The pettiness! The pettiness! We are now at the stage where bitter fighting erupts over the president-elect’s nominees for cabinet positions. Is John Ashcroft a racist? Did Linda Chavez illegally employ an illegal immigrant in her home?

In Washington these questions are being treated as life-and-death issues, preoccupying this power-obsessed city as questions of war and peace or slavery and freedom once preoccupied our ancestors. If this is what modern politics is all about, no wonder sensible people ignore current events.

Squabbling has replaced debating. Unlike our ancestors, we don’t want to discuss basic questions of political philosophy. Consider the thoughtful economic columnist for Newsweek, Robert J. Samuelson. He says he has generally opposed tax cuts: “The arguments against them seemed overwhelming: the booming economy didn’t need further stimulating; the best use of rising budget surpluses was to pay down the federal debt.” But he has changed his mind: “A tax cut is now common sense.” We need it, he explains, to fight off a recession, though he thinks George W. Bush’s plan takes the wrong approach.

Samuelson speaks of “consumers” rather than individuals or citizens. He thinks in terms of “the economy” and government management of it rather than the principles of justice and property rights. He assumes the goal of maximizing aggregate wealth rather than giving every man his due.

In this he is, alas, all too typical of our time. The taxing power of government is a given; there is no such thing as unjust taxation, only tax rates so self-defeatingly high that the government itself suffers along with “consumers.”

I nearly wept, during the presidential campaign, when GWB said that nobody should have to pay more than a third of his income in taxes. It was the first time in ages that I’d heard a major political figure suggest that taxes may actually be unfair to the taxpayer. Suddenly I knew how a slave picking cotton must have felt when he first heard rumors of the Emancipation Proclamation.

Chattel slavery in this country was abolished in 1865 by the Thirteenth Amendment. But tax slavery was instituted in 1913 by the Sixteenth Amendment, which gave the federal government limitless power to tax incomes. That is the chief reason most of us now work nearly half the year just to pay taxes.

We are so inured to it that we don’t raise the fundamental questions: By what right does government tax us in the first place? How much can we be justly said to owe the government? Is there any point at which taxation becomes tyrannical? And have we reached or passed that point?
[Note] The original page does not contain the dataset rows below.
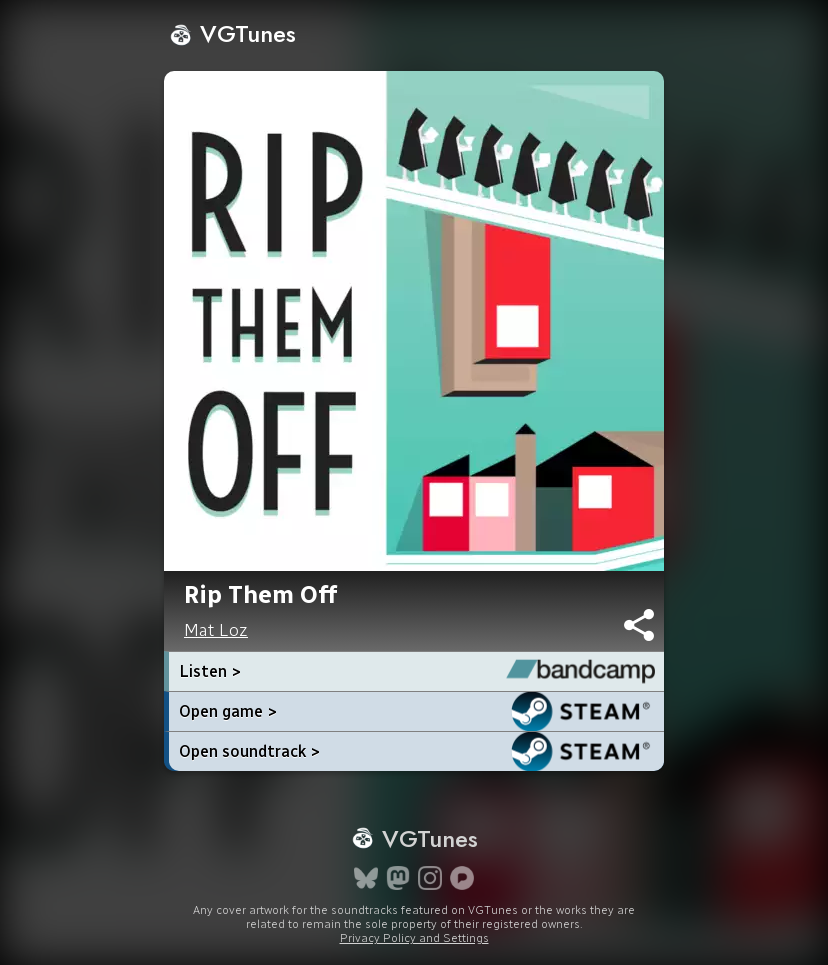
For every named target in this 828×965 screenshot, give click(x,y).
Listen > (210, 671)
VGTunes (232, 33)
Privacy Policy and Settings (414, 938)
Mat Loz (216, 630)
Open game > (228, 711)
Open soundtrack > (249, 751)
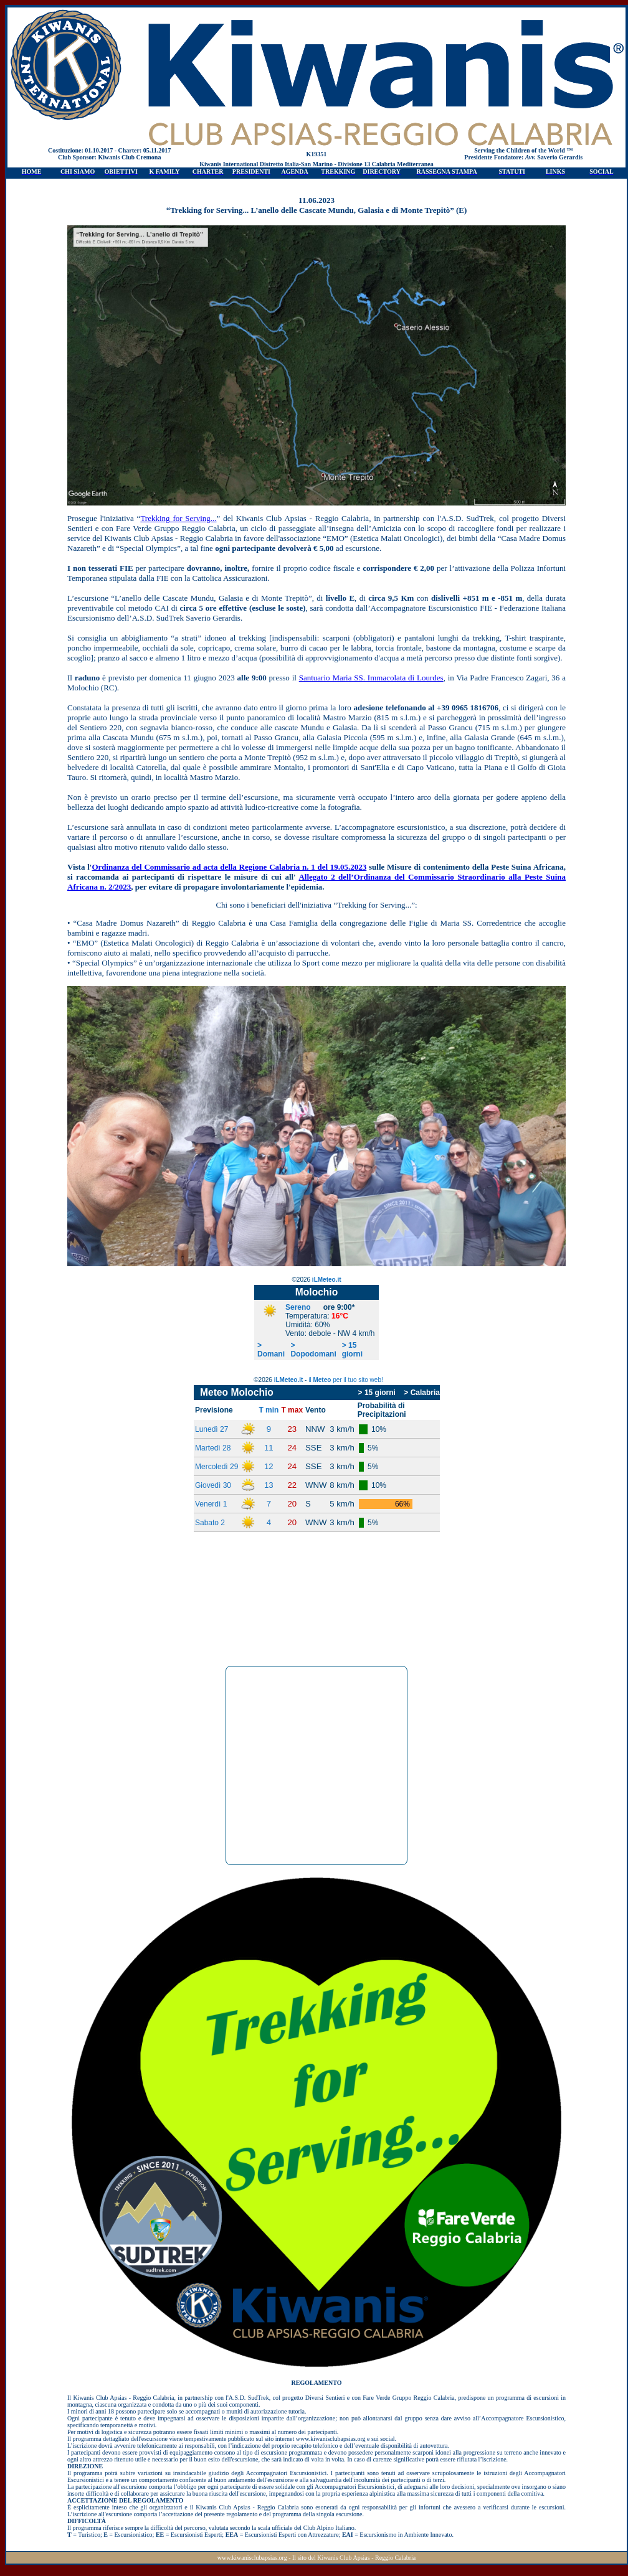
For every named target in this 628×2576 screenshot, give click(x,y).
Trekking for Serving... (178, 518)
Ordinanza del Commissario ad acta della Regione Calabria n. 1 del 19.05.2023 (229, 867)
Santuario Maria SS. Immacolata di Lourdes (371, 677)
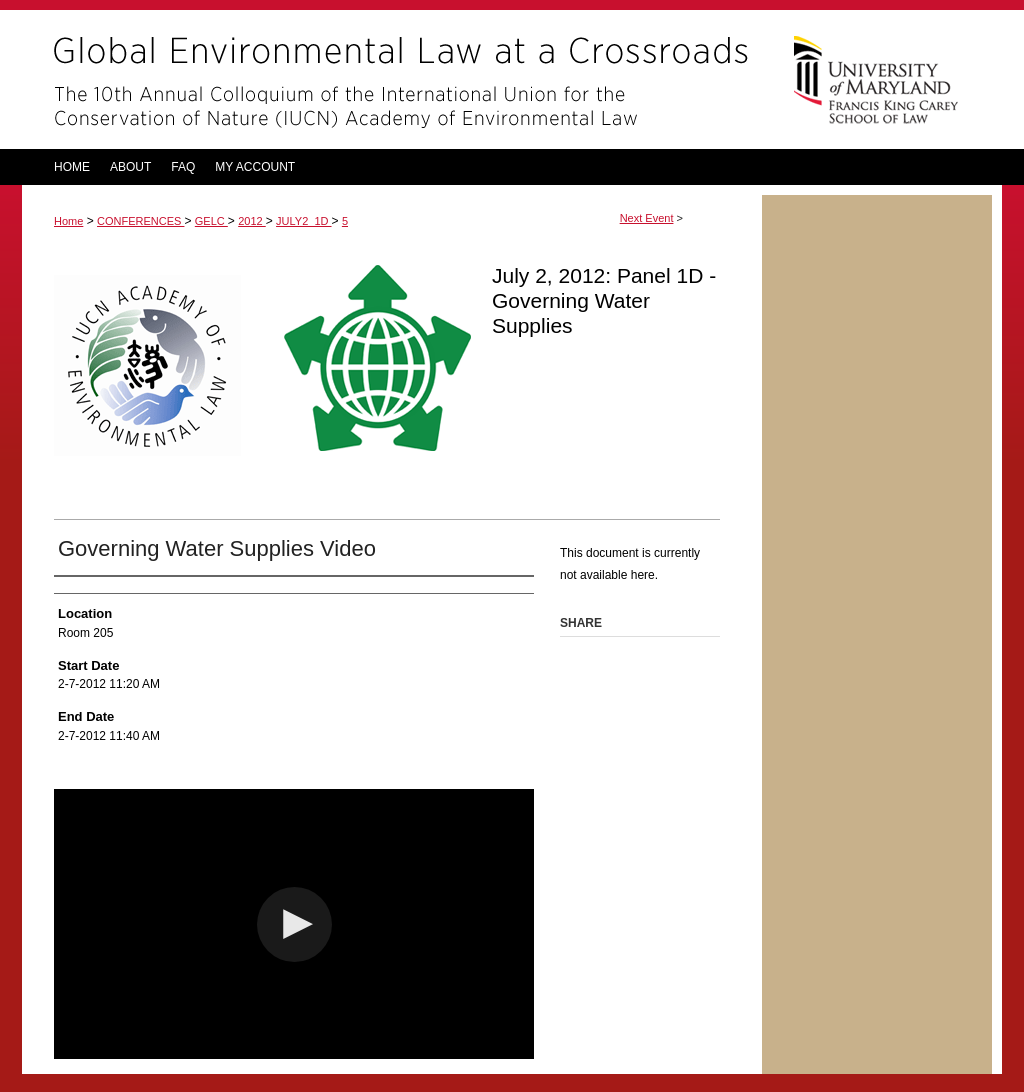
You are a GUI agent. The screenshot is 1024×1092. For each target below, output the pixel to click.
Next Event (647, 218)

It’s tacitly assumed that a government has the right to tax as much as it chooses. Only pragmatic discretion limits government rapacity. The taxpayer’s sole defense is an exceedingly feeble one: the vote. And that is offset by the fact that people who live off the taxpayer can vote too.

[Breaker quote: Taxation 
is both unnecessary and wrong.]Limitless taxation is the natural consequence of limitless government. Spouses can be dumped, children can be aborted, parents can be abandoned, but you can’t divorce the state. It owns you. It may not take everything you have — even slaves have to be fed — but there is no defining line beyond which it recognizes taxation as robbery. Knowing nothing of mine and thine, it’s an enormous parasite. Once it can take anything, it can take everything.

The irrationality, not to mention injustice, is appalling. The taxpayer is charged trillions for “defense” he doesn’t need, “social services” he doesn’t receive, and of course interest on a “debt” he didn’t incur. Though his own tax “debt” is imposed without his consent or contractual agreement, he is said to “owe” the government whatever it demands of him.

Oliver Wendell Holmes is often quoted: “Taxes are the price we pay for civilization.” Then why don’t higher taxes produce a higher civilization? At one time most people assumed that chattel slavery was necessary to civilization too, and would have thought it foolhardy and utopian to abolish the institution. Others thought the military draft was necessary to national survival. Given a chance, experience proved otherwise.

Maybe someday Americans will wake up and realize that taxes are not only excessive, but wrong in principle. And unnecessary — except for that part of the population that expects to be supported by others.